The orchestra got so show off their paces finely in the ballet music from Act 2 of Ariodante which concluded with Ginevra’s short yet dramatic recit. This led into the performance of “He was despised” (Messiah) referred to above, which was musically strong with lovely straight tone and strongly felt meaning, allied to the sort of tempo which Kathleen Ferrier would have been used to.
“Myself I shall adore”, the solo soprano aria from Semele, was finally sung in full though Alice Coote started this unaccompanied and the instruments gradually joined her. Any joy in the musical performance however, was distracted by the rather over dramatic use of a torch. This was followed by another soprano aria, “Se pieta” which is Cleopatra’s aria from Giulio Cesare. Rather annoyingly the programme said little about the inclusion of these soprano arias, though Cleopatra is a role that has been sung by Cecilia Bartoli.
“Dopo notte” from Ariodante was simply stunning in terms of the vocal control which Alice Coote showed, though starting the aria up-stage did mean that the opening was slightly rocky in terms of ensemble. Her performance was not the conventional bravura, even though all the notes were certainly there, but was quietly intense and internal. After all the virtuoso showing off, we finished with the quiet contemplation of “There, in myrtle shades” from Hercules with the solo cellist coming forward to sit next to Alice Coote on stage.
This show seemed rather like a missed opportunity; there is much to explore in the subject of gender, sexuality and Handel’s characters, but it did not feel as if these interesting questions were really being addressed. However, Alice Coote is never a boring performer and there was much to enjoy in this show. But I am not sure that the stage action contributed to our enjoyment of the arias and Coote’s personality is such that a simple concert performance would have been equally mesmerising, and possibly more vivid. She was accompanied throughout with discreet poise by Harry Bicket and the English Concert.

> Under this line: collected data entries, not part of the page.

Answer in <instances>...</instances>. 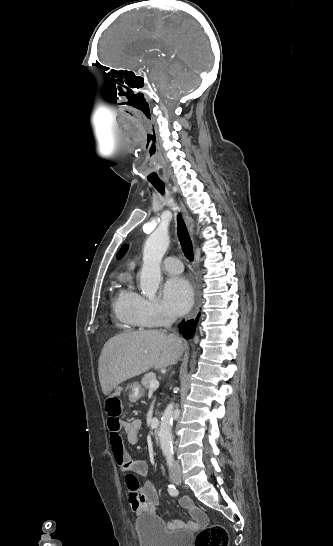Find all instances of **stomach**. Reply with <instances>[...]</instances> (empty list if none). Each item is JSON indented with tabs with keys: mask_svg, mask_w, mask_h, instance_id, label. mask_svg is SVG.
<instances>
[{
	"mask_svg": "<svg viewBox=\"0 0 333 546\" xmlns=\"http://www.w3.org/2000/svg\"><path fill=\"white\" fill-rule=\"evenodd\" d=\"M144 395V389L138 383H132L129 386V398L132 401H137Z\"/></svg>",
	"mask_w": 333,
	"mask_h": 546,
	"instance_id": "1",
	"label": "stomach"
}]
</instances>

The Prom is available on the BBC iPlayer for 30 days.
Robert Hugill
Programme and performers:
Being Both: music from Handel’s Alcina, Ariodante, Giulio Cesare in Egitto, Hercules, Messiah, Semele and Theodora
Alice Coote (mezzo-soprano). The English Concert; Harry Bicket (conductor). Susannah Waters (stage director); Christopher Tudor (movement director). BBC Proms at the Royal Albert Hall; 3 September 2015.